On trouve aussi des inédits dans ce recueil, et c'est sur eux que je me pencherai un peu plus.

Les nuits inutiles : Etre une IA consciente de soi, pouvoir faire ce qu'on veut dans le Virtumonde, qui n'en rêverait ? J'ai bien aimé cette méditation pleine d'action sur la thématique de la mortalité et du changement à opposer à une vie immuable.

Noces de diamant : L'ancêtre de Janus a pris sur place un morceau de la météorite de la Toungouska. Janus a réussi à créer deux alliances à partir de ce matériau fabuleux. J'ai trouvé touchante cette nouvelle, qui est mon coup de cœur dans ce recueil. Les aspects science-fictif et affectif me paraissent particulièrement bien équilibrés, avec des personnages bien développés et cohérents malgré le format court, et le rapport père-fils est traité tout en délicatesse.

Paysage avec intrus : Jay est veilleur de feu dans la forêt canadienne, ce qui lui convient car ça ne le dérange pas d'être seul. Mais un soir de cuite il a une étrange visite. Le thème de la possibilité, ou pas, de communiquer avec une espèce totalement étrangère est traité de façon intéressante. J'aurais toutefois aimé en savoir plus à la fois sur Jay et sur la suite des événements, et de ce fait suis ressortie un peu frustrée de ma lecture.

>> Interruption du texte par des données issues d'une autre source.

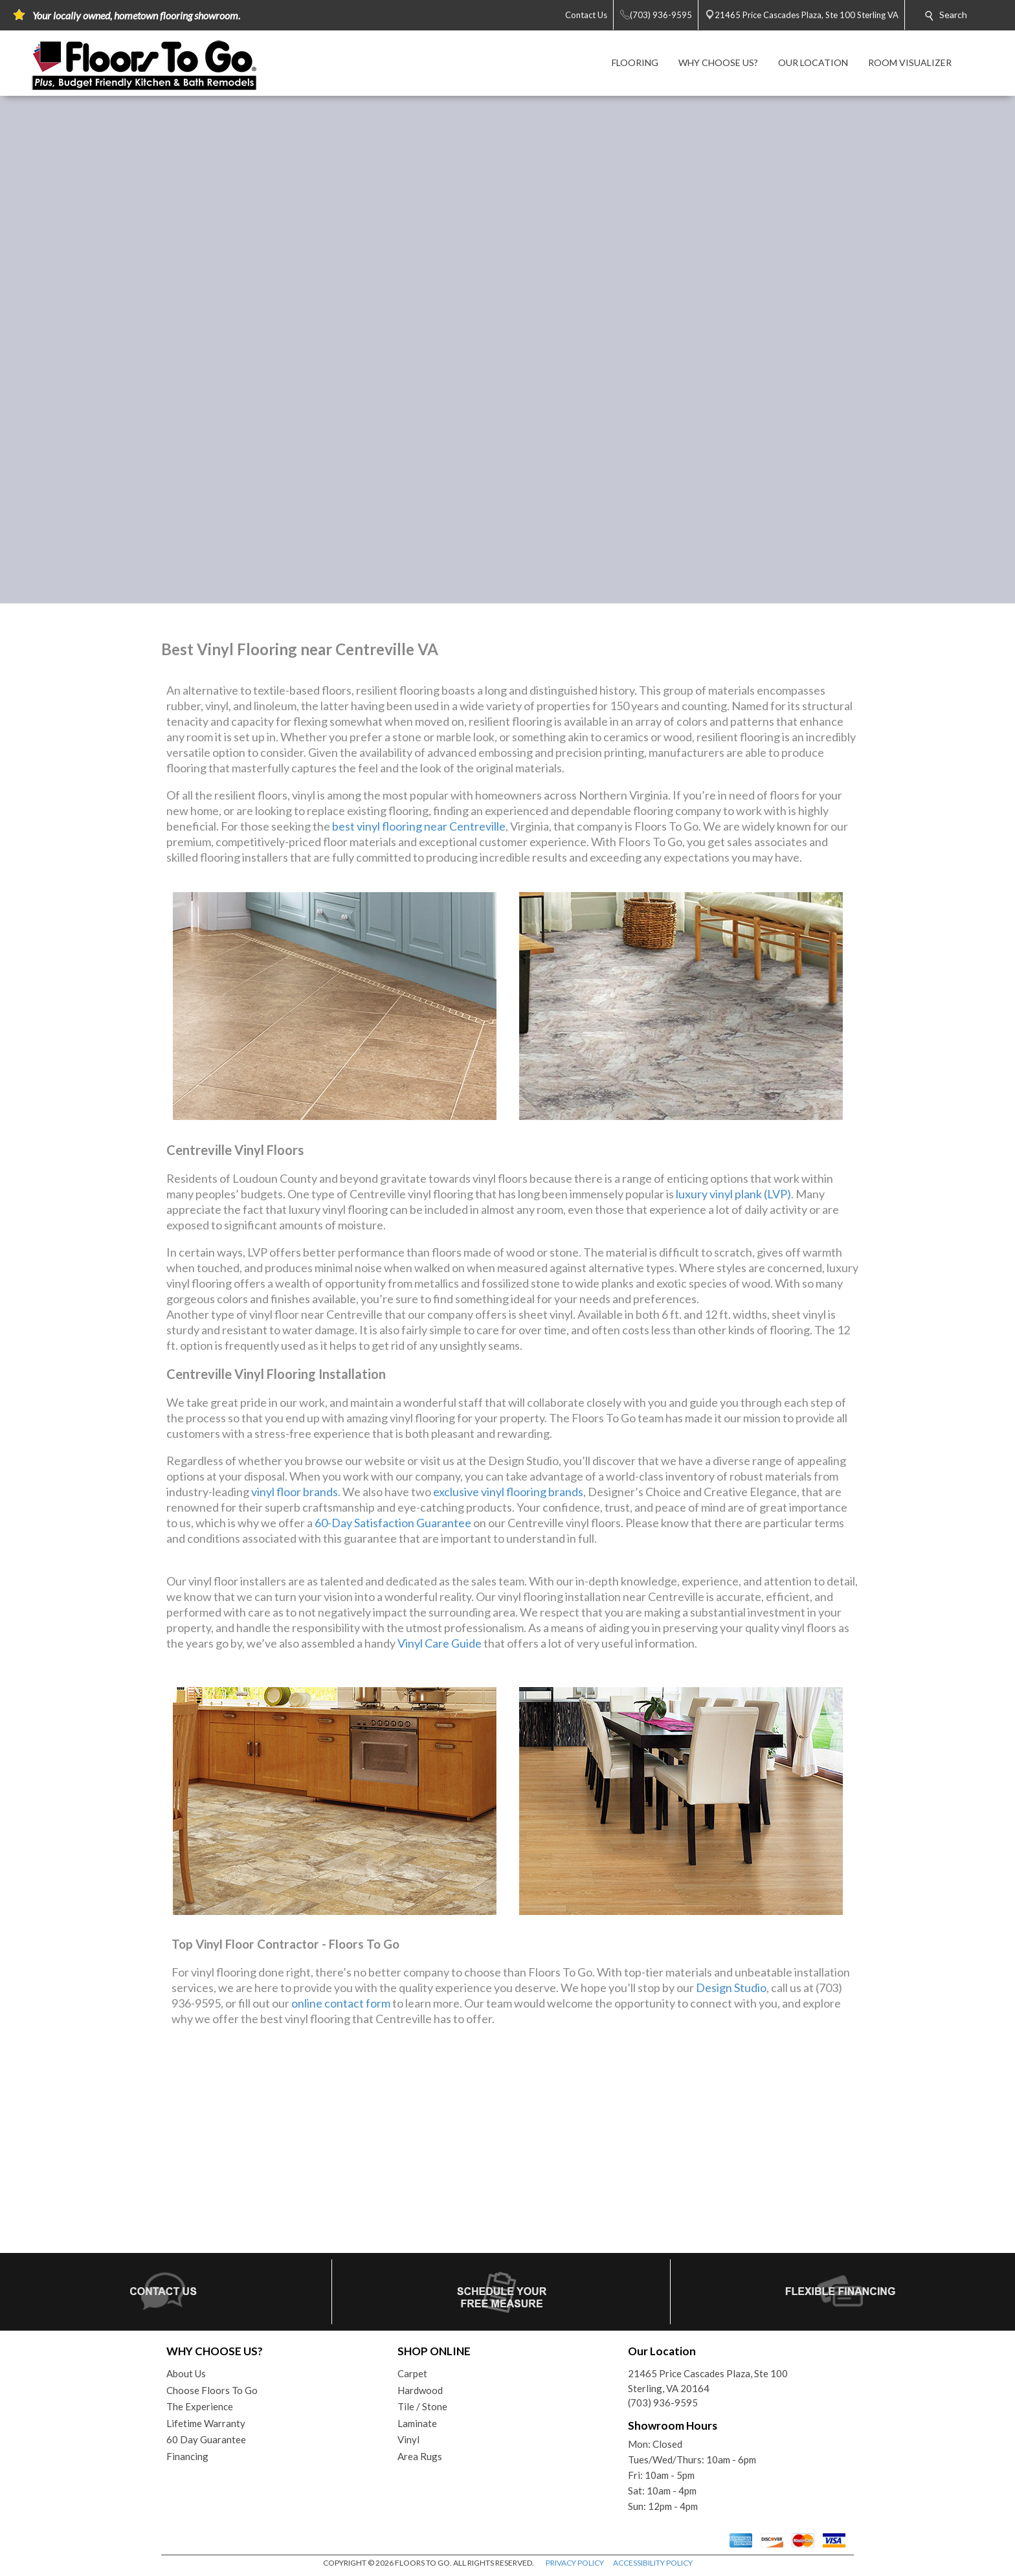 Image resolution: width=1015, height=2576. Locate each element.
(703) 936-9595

Casser la coquille : Humains et Wanis se sont affrontés pendant des années dans une guerre absurde, jusqu'à ce que Gabe l'arrête, un peu par hasard. Mais depuis l'attention des Wanis est sur lui. Cette nouvelle aborde le thème de l'absurdité de la guerre en plus de celui traité dans la précédente, en le faisant d'une façon totalement différente, et les rapprocher donne une bonne idée du talent inventif de l'auteur.

Une saison de vendanges : Tous les dix ans, il faut reculer les vignes vers le Nord pour fuir le réchauffement climatique. Par ailleurs, les variétés transgéniques et clonées sont plus hautes, ce qui protège les cueilleurs du soleil, et capables de tas de choses inédites. Ce qu'elles ne savent pas faire naturellement, c'est produire un vin qui ait du caractère. Sauf à y être aidées... J'ai bien aimé cette histoire originale d'amour et de communion avec la nature, qui interroge nos convictions ou nos a priori sur ce qu'est la Nature, en nous rappelant sans y toucher que la notion même que nous en avons est en fait culturelle.

Les fidèles de l'auteur retrouveront dans cette suite de textes les différentes facettes de son style si particulier : l'originalité dans le traitement des idées de départ et des thèmes ; la place importante accordée au corps et à la sensorialité, mise particulièrement en évidence dans Nos traces dans la neige, mais aussi dans Sucre filé ; l'humour, bien sûr, avec cette façon unique d'envisager le Parlacheminus Santaclaus, par exemple, dans Rapport sur les habitudes migratoires des Pères Noël ; le talent pour créer le doute entre réel et imaginaire, que l'on voit à l'œuvre tant dans La fin de l'été indien que dans La fin des cerisiers ; cet autre talent, auquel je suis très sensible en amoureuse de la langue française, pour filer la métaphore de façon crédible et constructive d'un bout à l'autre d'un texte, comme dans Détails de l'exposition et La stratégie du requin.

D'une certaine façon, j'envie celleux qui découvriront l'auteur grâce à ce recueil très complet et chatoyant pour cette exploration complète qui leur est offerte d'un univers riche et personnel.